I know a few people who keep males together successfully. Obviously it could turn out very differently but as you have had them together from babies they obviously are used to each others company and it works!


Think its great you have had them so long too! :2thumb:


----------



## Alon93 (Jul 5, 2010)

Be prepared as people are going to flame you :lol2:


----------



## xxx-dztini-xxx (May 12, 2009)

i dont think people should 'flame him', hes showing that it can work :no1: people are ofcorse entitled to their opinion but theres no point 'flaming him' now its been 7 years theyve been together :2thumb:


----------



## dax (Aug 11, 2008)

do you know something let them!

by the pics neither of them are suffering, there both around the same size so it doesnt seem like they have ever had any dominance issues and it works for them!!

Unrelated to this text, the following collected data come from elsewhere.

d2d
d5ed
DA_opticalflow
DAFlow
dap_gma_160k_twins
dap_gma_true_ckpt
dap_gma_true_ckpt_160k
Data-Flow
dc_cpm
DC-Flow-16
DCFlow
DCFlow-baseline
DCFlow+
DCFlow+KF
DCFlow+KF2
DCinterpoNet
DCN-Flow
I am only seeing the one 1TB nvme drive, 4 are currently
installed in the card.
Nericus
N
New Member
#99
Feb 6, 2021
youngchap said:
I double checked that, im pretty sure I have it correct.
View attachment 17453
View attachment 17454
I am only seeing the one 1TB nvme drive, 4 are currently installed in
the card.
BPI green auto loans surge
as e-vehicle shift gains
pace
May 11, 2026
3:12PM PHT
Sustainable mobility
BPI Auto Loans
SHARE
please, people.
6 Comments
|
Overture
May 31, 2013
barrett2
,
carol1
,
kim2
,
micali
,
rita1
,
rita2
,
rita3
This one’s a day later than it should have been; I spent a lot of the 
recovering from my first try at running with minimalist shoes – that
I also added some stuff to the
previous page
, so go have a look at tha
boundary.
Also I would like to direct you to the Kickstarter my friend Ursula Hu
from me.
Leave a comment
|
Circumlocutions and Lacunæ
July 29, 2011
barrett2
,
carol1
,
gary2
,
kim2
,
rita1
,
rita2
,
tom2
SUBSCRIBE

although its not advised I think its great to have an exception to the "rule"


----------



## Ophexis (Feb 19, 2010)

Alon93 said:


> Be prepared as people are going to flame you :lol2:


No flaming here lol...
I am glad you are aware that you have an exception rather than a rule, and have stated as such, OP : victory: Most of the time, males are not compatible with each other and will fight, but as you have said you appear to have some exceptions! 
As long as people do not see this as a green light to bump all their males together :2thumb:


----------



## dax (Aug 11, 2008)

Ophexis said:


> No flaming here lol...
> I am glad you are aware that you have an exception rather than a rule, and have stated as such, OP : victory: Most of the time, males are not compatible with each other and will fight, but as you have said you appear to have some exceptions!
> As long as people do not see this as a green light to bump all their males together :2thumb:


 
exactly, my males hate each other and there is a lot of black beards and stamping around when they catch sight of each other but those guys are totally at ease with each other!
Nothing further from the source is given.